Inflation's fearsome and fickle ways

If, when and how to arrest it is the Fed's task.

November 30, 2021 at 11:15PM
Federal Reserve Chairman Jerome Powell spoke Nov. 22 after President Joe Biden announced Powell’s nomination for a second four-year term. (Susan Walsh, AP/The Minnesota Star Tribune)

Trying to decide when to act against inflation is like trying to know the precise moment to stop falling in love. There are forces here beyond apprehension, and they don't dial back without damage.

At least with a relationship, there's the hope of happily ever after. Inflation, once it has its hooks in, probably won't love you back.

Yes, "probably." More on that in a bit.

What inflation means in the simplest terms is that you'll need more money to buy something in the future than you do now. Maybe you can compensate with good pay raises or returns on your investments, but when inflation runs hot enough for long enough, people tend to lose pace.

The aggregate year-over-year increase in prices, as measured by the Consumer Price Index (CPI), was 6.2% in October. By comparison, average weekly earnings for all employees on private nonfarm payrolls over the same period, according to the U.S. Bureau of Labor Statistics, were up 4.6%. That's ground lost — and it represents about 80% of the workers contributing to the economy. Another opportunity for empathy: The basis used in 2022 inflation adjustments to Minnesota's minimum wage will be 2.5%.

Keep in mind that these comparisons are wiggly, and that how you are personally affected depends also on what you buy. Not everybody is in the market for a used car or truck (up 26.4% in the last year), but everyone needs food (up 5.3% — again, more than wages).

We mentioned that high inflation probably won't love you back. There's one way, though, that it could — by diluting the burden of your current debt, if you really bring in more dollars with which to pay it down.

Say, who do you know who collectively owes more than $28 trillion?

The big worry is that inflation, once loose, will persist even if economic strength and job growth don't. It's not the only possible outcome, but it's the most recent in many minds. The stagflation of the 1970s started amid supply shocks and loose monetary policy, not unlike conditions now. It ended only after the Federal Reserve Board finally turned off the tap, triggering recessions. No dialing back without damage.

Fear can become an opportunity to broaden the search for culprits. Political ones tend to be convenient. One such currently is the infrastructure and social spending partly approved and still proposed by the Biden administration. Those initiatives are now considered suspect even though they are deferred maintenance for the nation.

The truth is that Congress can influence the economy through appropriate spending and taxation, but until it learns to work both sides of that equation, stabilization is left to the Fed.

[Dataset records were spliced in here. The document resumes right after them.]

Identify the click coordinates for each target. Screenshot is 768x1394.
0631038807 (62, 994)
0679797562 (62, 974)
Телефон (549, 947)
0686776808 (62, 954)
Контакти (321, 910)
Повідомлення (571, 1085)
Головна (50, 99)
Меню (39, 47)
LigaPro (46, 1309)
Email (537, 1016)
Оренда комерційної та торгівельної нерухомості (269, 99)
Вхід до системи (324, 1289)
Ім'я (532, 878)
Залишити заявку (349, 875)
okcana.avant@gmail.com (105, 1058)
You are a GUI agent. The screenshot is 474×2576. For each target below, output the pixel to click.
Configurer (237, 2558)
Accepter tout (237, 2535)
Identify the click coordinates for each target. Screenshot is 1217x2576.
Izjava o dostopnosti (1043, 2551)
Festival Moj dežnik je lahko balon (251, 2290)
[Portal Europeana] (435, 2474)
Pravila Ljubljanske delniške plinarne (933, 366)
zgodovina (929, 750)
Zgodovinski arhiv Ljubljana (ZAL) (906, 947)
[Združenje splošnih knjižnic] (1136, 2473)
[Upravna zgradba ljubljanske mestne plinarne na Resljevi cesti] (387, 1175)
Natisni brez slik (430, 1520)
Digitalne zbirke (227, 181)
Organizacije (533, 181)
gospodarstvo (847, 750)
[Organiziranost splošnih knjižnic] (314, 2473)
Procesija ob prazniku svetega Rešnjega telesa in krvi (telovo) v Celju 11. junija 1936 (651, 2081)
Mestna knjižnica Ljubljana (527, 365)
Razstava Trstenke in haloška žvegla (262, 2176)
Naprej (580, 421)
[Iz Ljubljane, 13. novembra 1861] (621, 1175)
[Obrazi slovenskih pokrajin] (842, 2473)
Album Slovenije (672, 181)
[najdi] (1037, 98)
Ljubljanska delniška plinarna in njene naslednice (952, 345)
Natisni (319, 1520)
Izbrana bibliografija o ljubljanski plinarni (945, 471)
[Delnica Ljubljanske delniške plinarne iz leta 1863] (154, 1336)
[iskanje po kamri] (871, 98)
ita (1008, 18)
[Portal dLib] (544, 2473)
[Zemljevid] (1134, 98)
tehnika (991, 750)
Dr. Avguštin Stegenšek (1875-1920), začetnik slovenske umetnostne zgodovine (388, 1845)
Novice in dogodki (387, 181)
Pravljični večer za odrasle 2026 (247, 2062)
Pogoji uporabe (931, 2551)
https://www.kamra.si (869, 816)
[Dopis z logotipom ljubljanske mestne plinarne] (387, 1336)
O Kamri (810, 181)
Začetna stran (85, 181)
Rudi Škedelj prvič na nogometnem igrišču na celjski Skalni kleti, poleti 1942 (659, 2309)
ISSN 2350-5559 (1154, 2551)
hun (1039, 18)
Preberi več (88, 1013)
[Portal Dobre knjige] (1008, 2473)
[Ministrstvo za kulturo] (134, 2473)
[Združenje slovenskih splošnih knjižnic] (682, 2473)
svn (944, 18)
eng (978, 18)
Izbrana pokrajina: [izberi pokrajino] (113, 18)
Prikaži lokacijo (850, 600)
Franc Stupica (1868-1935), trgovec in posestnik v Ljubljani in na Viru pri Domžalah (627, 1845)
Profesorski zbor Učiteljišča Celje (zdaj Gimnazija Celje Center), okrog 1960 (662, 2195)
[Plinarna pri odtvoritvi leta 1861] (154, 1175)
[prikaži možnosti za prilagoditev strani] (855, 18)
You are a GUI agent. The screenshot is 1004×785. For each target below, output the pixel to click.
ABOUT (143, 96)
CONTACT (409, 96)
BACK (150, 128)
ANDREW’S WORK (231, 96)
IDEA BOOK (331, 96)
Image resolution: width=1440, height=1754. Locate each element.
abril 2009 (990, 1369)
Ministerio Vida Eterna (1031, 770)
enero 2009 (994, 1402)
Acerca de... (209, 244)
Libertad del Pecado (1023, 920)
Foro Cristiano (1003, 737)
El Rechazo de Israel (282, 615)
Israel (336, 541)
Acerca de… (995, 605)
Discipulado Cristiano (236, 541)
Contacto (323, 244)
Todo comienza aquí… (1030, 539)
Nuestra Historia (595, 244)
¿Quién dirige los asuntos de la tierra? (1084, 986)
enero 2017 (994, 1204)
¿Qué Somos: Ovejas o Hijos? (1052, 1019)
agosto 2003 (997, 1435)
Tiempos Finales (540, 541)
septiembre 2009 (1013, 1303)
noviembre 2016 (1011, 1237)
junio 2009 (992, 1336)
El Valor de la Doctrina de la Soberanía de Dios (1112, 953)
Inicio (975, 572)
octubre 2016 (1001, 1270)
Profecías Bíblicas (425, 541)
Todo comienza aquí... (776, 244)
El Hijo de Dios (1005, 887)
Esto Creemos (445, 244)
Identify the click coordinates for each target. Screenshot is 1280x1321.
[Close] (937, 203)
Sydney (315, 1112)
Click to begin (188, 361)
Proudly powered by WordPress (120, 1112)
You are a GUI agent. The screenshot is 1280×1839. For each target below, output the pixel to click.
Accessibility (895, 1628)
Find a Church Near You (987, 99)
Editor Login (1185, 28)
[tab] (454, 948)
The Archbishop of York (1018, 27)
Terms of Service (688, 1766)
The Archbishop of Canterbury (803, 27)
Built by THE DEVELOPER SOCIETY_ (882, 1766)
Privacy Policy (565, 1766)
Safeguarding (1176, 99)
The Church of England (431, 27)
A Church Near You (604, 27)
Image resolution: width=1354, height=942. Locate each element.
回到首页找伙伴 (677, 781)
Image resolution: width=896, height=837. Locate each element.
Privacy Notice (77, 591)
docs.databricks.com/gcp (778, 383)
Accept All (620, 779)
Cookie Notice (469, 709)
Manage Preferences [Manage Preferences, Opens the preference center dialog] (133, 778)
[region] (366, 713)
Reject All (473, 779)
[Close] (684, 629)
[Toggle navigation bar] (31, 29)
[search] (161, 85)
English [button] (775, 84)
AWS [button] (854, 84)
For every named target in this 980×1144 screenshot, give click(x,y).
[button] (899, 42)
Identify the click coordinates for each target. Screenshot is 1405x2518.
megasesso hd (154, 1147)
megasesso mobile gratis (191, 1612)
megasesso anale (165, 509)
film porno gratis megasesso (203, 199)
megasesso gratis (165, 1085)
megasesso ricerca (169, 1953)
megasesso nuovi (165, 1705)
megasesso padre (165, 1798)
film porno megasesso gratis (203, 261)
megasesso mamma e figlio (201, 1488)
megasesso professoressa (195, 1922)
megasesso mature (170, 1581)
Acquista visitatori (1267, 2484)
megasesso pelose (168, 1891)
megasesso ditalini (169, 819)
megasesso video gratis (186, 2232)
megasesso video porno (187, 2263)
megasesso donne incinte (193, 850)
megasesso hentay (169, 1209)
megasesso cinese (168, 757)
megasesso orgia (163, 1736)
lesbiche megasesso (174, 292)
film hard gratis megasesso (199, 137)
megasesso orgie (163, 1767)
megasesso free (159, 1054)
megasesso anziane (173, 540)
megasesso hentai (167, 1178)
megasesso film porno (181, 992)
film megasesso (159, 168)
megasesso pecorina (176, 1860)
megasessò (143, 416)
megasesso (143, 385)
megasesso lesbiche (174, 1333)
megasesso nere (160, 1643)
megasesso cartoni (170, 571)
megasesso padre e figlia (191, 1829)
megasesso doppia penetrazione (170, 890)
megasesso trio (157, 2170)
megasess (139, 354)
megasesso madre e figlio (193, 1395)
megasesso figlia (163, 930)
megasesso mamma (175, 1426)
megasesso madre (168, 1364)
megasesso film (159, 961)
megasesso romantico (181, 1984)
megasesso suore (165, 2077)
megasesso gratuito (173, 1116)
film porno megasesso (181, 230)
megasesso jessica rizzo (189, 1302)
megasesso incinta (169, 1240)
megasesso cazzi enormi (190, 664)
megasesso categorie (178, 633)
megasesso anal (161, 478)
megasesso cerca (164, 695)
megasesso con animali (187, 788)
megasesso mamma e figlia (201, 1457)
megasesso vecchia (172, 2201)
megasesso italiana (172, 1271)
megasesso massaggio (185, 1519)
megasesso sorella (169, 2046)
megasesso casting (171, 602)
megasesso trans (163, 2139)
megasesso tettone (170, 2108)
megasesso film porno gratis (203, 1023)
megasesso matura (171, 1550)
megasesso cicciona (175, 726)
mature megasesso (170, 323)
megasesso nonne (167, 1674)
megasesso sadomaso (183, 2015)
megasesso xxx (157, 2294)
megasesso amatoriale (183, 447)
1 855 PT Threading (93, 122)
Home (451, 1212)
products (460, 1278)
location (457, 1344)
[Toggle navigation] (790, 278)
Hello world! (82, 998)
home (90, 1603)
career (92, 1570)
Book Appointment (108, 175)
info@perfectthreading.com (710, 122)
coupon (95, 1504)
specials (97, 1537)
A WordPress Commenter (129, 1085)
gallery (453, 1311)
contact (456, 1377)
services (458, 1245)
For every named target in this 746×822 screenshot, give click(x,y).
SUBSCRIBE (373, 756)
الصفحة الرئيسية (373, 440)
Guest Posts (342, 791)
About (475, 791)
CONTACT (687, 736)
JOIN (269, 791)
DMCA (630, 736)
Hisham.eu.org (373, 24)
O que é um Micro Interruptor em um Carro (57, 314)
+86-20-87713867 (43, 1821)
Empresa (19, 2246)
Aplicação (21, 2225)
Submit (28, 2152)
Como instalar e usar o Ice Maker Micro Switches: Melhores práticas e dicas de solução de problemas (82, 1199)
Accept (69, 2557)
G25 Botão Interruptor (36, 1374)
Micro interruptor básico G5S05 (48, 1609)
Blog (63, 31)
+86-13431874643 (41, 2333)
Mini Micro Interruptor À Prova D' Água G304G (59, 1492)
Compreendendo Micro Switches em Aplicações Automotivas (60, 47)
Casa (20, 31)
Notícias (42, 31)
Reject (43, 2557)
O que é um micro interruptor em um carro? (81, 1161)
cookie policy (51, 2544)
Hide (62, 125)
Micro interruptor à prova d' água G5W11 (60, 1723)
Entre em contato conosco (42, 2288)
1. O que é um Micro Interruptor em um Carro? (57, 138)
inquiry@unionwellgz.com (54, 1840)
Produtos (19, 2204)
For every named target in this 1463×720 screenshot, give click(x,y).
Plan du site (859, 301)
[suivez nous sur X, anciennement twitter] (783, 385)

The Fed will proceed under the likely stewardship of Jerome Powell, whose recent renomination as chair the Star Tribune Editorial Board supported. Powell has argued that the current spike in inflation is likely a temporary effect of the pandemic and that acting too soon risks undermining the recovery in the job market. In the parlance of war and reticence via the archetypes of the animal kingdom, that makes him a dove, whereas a more aggressive responder would be a hawk.

Powell is not in fact passive, but he does seem to prefer to clearly identify his targets. He will need a sharp eye to spot what really rustles among the leaves. The Fed's tea leaves, at least, have been starting to shift, and on Tuesday Powell told a congressional committee that the central bank is increasingly concerned about inflation.

The next update to the CPI is scheduled for Dec. 10. Arriving just in time to make interpretations murky is the possibly powerful COVID variant omicron and perhaps economy-squelching consequences.